Collected data
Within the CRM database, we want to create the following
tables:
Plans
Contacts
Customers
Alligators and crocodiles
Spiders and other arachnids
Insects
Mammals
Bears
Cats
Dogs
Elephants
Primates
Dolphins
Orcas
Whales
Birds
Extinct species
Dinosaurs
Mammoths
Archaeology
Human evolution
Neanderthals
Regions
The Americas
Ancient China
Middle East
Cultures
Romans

* * *

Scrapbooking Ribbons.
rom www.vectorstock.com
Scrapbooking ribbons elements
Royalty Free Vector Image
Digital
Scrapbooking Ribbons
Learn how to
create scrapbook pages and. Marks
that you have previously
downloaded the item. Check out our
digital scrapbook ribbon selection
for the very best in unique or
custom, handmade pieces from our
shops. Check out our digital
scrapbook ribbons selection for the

→ EXERCISE PROMPT: Filter the data for the string "Check". Copy each matching line.

→ EXERCISE SOLUTION:
downloaded the item. Check out our
shops. Check out our digital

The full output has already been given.